- Instructions to follow -
Note how many lines in the entries contain the string "菲茨杰拉德", then give that number and nothing else.

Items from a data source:
- Opening Delimiter -
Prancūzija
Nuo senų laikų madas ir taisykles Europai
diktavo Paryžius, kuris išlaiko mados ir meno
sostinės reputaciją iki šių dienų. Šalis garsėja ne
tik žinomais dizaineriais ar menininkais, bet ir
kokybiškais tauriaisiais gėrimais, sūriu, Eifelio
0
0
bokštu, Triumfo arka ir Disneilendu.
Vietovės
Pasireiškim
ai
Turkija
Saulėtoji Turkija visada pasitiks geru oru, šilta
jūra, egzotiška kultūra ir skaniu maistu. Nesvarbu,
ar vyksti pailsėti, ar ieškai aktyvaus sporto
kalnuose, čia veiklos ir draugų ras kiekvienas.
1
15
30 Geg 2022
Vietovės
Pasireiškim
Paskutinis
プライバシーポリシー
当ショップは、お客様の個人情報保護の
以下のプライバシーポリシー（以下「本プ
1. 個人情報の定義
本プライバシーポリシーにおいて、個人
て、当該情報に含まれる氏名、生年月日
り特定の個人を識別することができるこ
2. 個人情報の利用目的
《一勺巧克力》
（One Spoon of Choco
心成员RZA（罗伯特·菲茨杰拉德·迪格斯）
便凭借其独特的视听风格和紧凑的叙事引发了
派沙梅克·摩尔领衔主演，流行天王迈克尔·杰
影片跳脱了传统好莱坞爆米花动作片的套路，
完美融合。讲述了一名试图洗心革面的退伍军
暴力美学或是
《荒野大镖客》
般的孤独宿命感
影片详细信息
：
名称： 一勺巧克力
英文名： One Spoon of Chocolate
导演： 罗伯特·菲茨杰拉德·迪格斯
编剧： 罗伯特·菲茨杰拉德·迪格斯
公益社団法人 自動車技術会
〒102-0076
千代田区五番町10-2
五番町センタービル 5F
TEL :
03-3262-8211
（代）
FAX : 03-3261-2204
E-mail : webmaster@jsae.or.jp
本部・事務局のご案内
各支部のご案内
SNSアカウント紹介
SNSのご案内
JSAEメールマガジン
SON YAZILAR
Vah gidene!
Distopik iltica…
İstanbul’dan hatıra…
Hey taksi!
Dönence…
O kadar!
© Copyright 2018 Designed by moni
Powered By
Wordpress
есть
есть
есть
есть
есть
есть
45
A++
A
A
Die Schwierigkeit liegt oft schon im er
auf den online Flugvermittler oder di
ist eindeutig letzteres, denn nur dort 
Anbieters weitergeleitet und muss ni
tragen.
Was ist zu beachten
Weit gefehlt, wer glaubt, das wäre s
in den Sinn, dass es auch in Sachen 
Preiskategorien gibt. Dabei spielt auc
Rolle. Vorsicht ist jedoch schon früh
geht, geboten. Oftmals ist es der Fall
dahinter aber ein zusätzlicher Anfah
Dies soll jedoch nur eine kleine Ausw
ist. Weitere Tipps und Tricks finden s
- Closing Delimiter -
- Output for this exercise -
3